Last week the writer and broadcaster Simon Jenkins wrote an opinion piece in The Guardian under the title, ‘If we can do without GCSEs and university exams now, why go back?’ While many Indian students were just about able to finish their March 2020 board exams before the global Covid-19 lockdown began, almost everyone around the world sitting May or June exams, or studying at a school offering a curriculum assessed using an international exam board, was left with school closures and their final exams cancelled… my son included. While some students were initially happy that ‘vacations’ began early, the euphoria ended quickly as online learning became a new normal, especially for independent schools, with children as young as 5 receiving online classes via Google Meet or Zoom.
While most classes will eventually bounce back to whatever we define as normal again, the reality for the Class of 2020 has been very different from what they imagined for the final months of their high school experience… and where has this left them as far as their university places are concerned? Well, for most of them it hasn’t made much of a difference; they have their predicted grades based on what teachers know of them, they have their offers from the college applications they submitted before the Covid-19 crisis hit and they have now (last weekend in our house) graduated online. The biggest decision is whether to defer the start of their course or not and what to do with their time that will add value to their CV if they choose to wait for the next round of ‘freshers’ weeks’ (what is it we go to university for, after all?).
IS EDUCATION ONLY ABOUT MARKS?
Jenkins makes the point that for most courses and for most people, taking an examination in a large hall is a throwback to a time when this was the only way to assess a group of people to check whether they had remembered what they were supposed to know. He goes on to say that some subjects, mathematics being the example given, have changed so much with the advent of computing that we are dumbing it down in school by unnecessarily limiting possibilities, failing our students and our society, by teaching out-dated problems so as to keep exams and classrooms computer free. This sentiment has made it into mainstream Bollywood cinema with 3 Idiots (2009) questioning the idea of rote-learning to securing high marks vs. application of theories in real life. Only a few countries offer a maths curriculum in which the power of calculators capable of solving differential equations can be utilised, which allows a far more imaginative and relevant applied mathematical education to be delivered.
Some of the most interesting courses I’ve seen over the years have been offered in schools that were free from the shackles of national examination boards. In accredited schools offering a high school diploma, teachers are free to write and assess their own units. Once foundation courses in English have been covered, imagine having the choice of courses as current and urgent as Science Fiction’s view of the Future or Modern Day Love in Literature. The assessment of these courses is conducted through the evaluation of a portfolio of research, reflection and writing that can be both individual and collaborative; this develops skills far more closely resembling those we need for the work we do in our day-to-day jobs.
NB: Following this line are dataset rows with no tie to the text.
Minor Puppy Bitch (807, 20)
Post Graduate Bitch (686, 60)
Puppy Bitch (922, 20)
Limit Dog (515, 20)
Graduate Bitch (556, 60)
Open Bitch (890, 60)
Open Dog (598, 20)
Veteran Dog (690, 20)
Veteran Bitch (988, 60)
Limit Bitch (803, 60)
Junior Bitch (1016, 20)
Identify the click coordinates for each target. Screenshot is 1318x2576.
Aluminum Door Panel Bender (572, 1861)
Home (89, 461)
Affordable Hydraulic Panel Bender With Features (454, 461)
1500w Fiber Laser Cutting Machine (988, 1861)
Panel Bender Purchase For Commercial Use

Some of the most creative student work I’ve seen was made in studios that belonged to NGOs like the Agastya Foundation in Bangalore and after-school programmes that have been put on to supplement what little real art and design is being taught in schools. Unfortunately, most school art, pottery and design studios are filled with the work of the very talented assistants that schools hire to help run the activities that students participate in… sometimes by doing and sometimes by watching.
WHAT ARE EXAMS FOR?
I’m a great fan of formative assessment… teachers giving feedback that causes learning, but I have to confess that I’m not a great fan of the way that we assess students in state, national and international exams. I’m certainly not a fan of the way that I have seen some of these examinations being managed or conducted; a consequence of the way they are supervised using teachers from other schools, of their high stakes nature and of the often rote-learned content that is there for its own sake.
There are many inspiring success stories of people who moved away from conventional learning to achieve great things. While some parents are able to consider other alternative teaching methodologies such as Waldorf or Free Schools like Mirambika, many mainstream schools will not be in the position to abandon the exams that eat into so much valuable teaching and learning time. Many parents will also not be prepared to see their child go without the brand of exam board that they have bought into, but I bet that the Class of 2020 is going to do just fine. As they move through their university and early careers I am sure that we will see that not having done exams did them no harm at all. Just as when we reflect honestly on our own performance at school, that the grades we got in our exams were not the best predictor of what was to come… something that many recruiters have known for years.
As we return to school in the weeks and months to come, some of the learning from this crisis will, no doubt, serve us well in the future. It’s also the case that we will be asking ourselves whether we need to go back to doing everything the way it was done last year; we have a remarkable opportunity to change and do things that we have always wanted to try!